In your original example, you’d do something like E::invalid_value(Unexpected::Str(string), &self) to construct an error.


#3

The function you’re implementing must return an arbitrary E of the caller’s choice, not just some E of the callee’s choice. The only knowledge that the callee is provided about E is that it supports the de::Error interface, which means the only (reasonable) way the callee can create an E is through one of the static methods of that trait.


#4

Is it perhaps, as a social measure, time to actively encourage developers to make the pub types in all their crates provide serialization support?

Version 0.5 of ordered-float comes with Serde support if you enable features = ["serde"].


#5

Why is this API so unergonomic? Where regular rust feels like a nice breeze, this feels like having to wrestle my way through thick syrup, all the while having to fight to keep away from the alligators and snakes that are compiler errors. […] perhaps it’s “just” that Serde makes such heave use of it that compounds the problem.

I can try to justify why the error trait mechanism is solving a hard problem.

Serde is primarily a framework for writing data format libraries.
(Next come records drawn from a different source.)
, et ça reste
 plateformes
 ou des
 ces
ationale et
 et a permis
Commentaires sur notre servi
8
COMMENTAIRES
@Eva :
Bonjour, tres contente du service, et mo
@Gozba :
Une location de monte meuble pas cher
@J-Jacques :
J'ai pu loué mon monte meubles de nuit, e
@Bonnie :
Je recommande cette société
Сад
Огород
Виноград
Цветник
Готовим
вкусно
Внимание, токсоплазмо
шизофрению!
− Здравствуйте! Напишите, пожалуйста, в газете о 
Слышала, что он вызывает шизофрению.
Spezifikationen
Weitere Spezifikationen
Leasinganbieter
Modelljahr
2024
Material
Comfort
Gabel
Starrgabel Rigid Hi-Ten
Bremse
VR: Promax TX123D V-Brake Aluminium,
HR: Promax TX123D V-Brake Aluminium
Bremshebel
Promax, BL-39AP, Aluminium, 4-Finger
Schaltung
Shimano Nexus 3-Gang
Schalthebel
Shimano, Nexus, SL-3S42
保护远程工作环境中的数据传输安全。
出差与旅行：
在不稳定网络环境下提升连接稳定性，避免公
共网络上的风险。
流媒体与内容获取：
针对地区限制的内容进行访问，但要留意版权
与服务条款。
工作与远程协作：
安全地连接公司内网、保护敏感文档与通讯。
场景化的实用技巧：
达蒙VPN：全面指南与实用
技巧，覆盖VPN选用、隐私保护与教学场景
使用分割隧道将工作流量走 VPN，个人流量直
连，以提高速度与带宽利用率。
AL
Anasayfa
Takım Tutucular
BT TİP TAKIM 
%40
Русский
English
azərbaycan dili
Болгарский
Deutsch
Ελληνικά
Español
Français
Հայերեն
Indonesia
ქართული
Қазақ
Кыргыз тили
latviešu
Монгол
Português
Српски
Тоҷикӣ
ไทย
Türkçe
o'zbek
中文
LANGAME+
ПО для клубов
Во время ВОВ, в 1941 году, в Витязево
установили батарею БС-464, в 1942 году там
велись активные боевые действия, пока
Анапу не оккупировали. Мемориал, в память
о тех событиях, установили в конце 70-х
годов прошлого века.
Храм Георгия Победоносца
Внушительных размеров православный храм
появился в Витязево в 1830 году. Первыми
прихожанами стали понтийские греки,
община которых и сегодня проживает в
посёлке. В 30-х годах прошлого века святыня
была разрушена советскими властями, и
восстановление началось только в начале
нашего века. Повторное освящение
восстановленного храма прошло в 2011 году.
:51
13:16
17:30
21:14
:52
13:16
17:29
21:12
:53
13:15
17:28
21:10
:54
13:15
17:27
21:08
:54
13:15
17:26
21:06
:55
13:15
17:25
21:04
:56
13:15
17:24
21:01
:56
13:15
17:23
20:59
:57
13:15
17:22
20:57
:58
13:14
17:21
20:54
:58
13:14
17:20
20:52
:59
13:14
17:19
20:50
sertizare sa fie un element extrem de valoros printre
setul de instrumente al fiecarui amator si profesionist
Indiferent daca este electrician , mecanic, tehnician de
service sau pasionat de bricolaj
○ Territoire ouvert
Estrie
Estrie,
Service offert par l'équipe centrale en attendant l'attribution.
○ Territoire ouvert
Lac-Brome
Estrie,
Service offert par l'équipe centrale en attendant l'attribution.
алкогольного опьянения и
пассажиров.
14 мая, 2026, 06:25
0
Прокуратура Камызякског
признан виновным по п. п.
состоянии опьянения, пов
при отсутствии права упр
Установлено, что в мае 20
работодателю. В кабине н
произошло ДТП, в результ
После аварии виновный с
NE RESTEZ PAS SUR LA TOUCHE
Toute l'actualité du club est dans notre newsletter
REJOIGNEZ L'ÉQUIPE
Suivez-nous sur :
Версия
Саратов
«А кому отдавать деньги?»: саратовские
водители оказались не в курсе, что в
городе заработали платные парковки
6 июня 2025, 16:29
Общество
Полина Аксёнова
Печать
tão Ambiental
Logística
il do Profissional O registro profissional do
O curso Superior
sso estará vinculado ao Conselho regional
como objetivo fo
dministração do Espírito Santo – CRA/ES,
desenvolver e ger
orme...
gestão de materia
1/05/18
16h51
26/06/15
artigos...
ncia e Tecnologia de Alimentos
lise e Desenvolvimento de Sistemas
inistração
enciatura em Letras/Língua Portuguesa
Something like serde_json or serde_yaml or bincode would be 100% possible to write without Serde, but Serde gives them a way to leverage common traits and share some code (because imagine if every data format used its own individual variations of Serialize and Deserialize and special snowflake syntax for attributes for deriving them).

But for all the shared code, each format still gets to define its own error type. So there is serde_json::Error which is distinct from bincode::Error. This is because in general every format has different reasons for why things can fail to serialize or deserialize. For example JSON can fail to deserialize a map in which the keys are not strings, because JSON syntax only allows string keys. Bincode allows maps with keys of any type, so this possibility is not included in Bincode’s error type. Any two data format error types will have lots of differences like this.

You are implementing the Deserialize trait which defines behavior that needs to work for any data format. So if the D: Deserializer type parameter happens to be serde_json, your function needs to return serde_json's error type. But if D happens to be bincode, your function needs to return bincode's error type.

You may have seen this already but the serde::de::Error trait is a menu of constructors that give all the ways a Deserialize impl is allowed to fail. These constructors give the Deserialize impl a way to construct the right data format library’s error type, whatever type that is.


#6

It’s a good while further, and I have had a chance to play around (and bang my head against) object safety in the context of trait definitions.
Would it be fair to say that serde::de::Error is not object-safe i.e. rustc would error out if you tried to create a Box<serde::de::Error>? If it isn’t object-safe, then I think I understand it now.